Con due ruote in redazione, la speranza secondo Federico
Fabio Colagrande - Città del Vaticano
“Dipende se tu guardi la persona o guardi la carrozzina”, dice con fermezza Federico Azzaro, 35 anni, affetto da tetraparesi spastica. “La carrozzina può diventare un biglietto da visita che non rende giustizia alla persona. E nella vostra mente può trasformarsi in una barriera architettonica mentale. Quindi fate attenzione”. Per chi lavora nel campo dell’assistenza e dell’inclusione – ammonisce – è fondamentale non fermarsi al problema, ma riconoscere l’unicità e la dignità della persona.
Federico, all'inizio dell'anno, ha svolto uno stage giornalistico presso la redazione "Mondo e Chiesa" de L'Osservatore Romano. Quando lo incontravi, ti sorprendeva con una citazione di Bonhoeffer davanti a una macchinetta del caffè, o con alcuni versi scritti in un momento difficile.

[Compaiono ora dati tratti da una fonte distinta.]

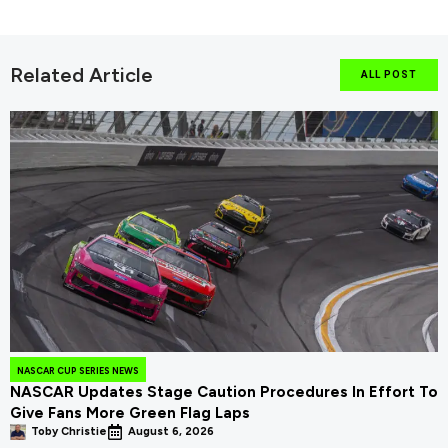
Related Article
ALL POST
NASCAR CUP SERIES NEWS
NASCAR Updates Stage Caution Procedures In Effort To
Give Fans More Green Flag Laps
Toby Christie
August 6, 2026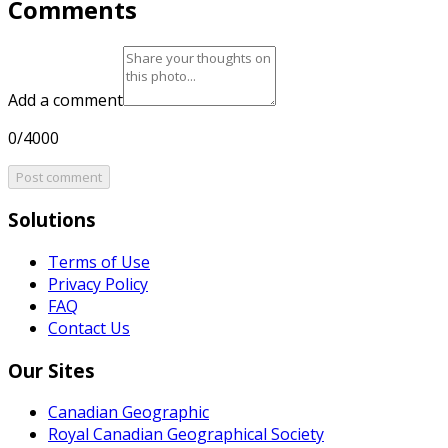
Comments
Add a comment
0/4000
Post comment
Solutions
Terms of Use
Privacy Policy
FAQ
Contact Us
Our Sites
Canadian Geographic
Royal Canadian Geographical Society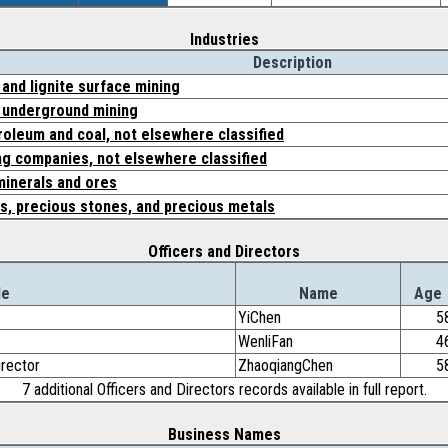
Industries
Description
and lignite surface mining
 underground mining
roleum and coal, not elsewhere classified
ing companies, not elsewhere classified
minerals and ores
s, precious stones, and precious metals
Officers and Directors
le
Name
Age
YiChen
5
WenliFan
4
irector
ZhaoqiangChen
5
7 additional Officers and Directors records available in full report.
Business Names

In un'intervista per il podcast "Specchi", dedicato alla speranza giubilare, spiega: “Sono qui per dire proprio questo a chi magari in questo momento si arrende: c’è una finestra di speranza per tutti. Dovete solo aprirla e far prendere un po’ d’aria alla vostra anima”.
Dalla sofferenza alla parola: la scrittura come vocazione
La vita di Federico è cominciata in salita. Nato a Subiaco, è stato trasferito in elicottero al Fatebenefratelli di Roma per un’asfissia prenatale. “I medici mi davano per spacciato”, racconta. Ma lui, contro ogni previsione, è andato avanti, ha studiato, si è laureato in Scienze religiose, e oggi sogna di fare il giornalista. “Ho scoperto che la scrittura non è solo passione: può diventare una professione. Perché nella vita non contano tanto le risposte - oggi ne abbiamo a bizzeffe - ma le domande. E il giornalismo nasce proprio da lì”.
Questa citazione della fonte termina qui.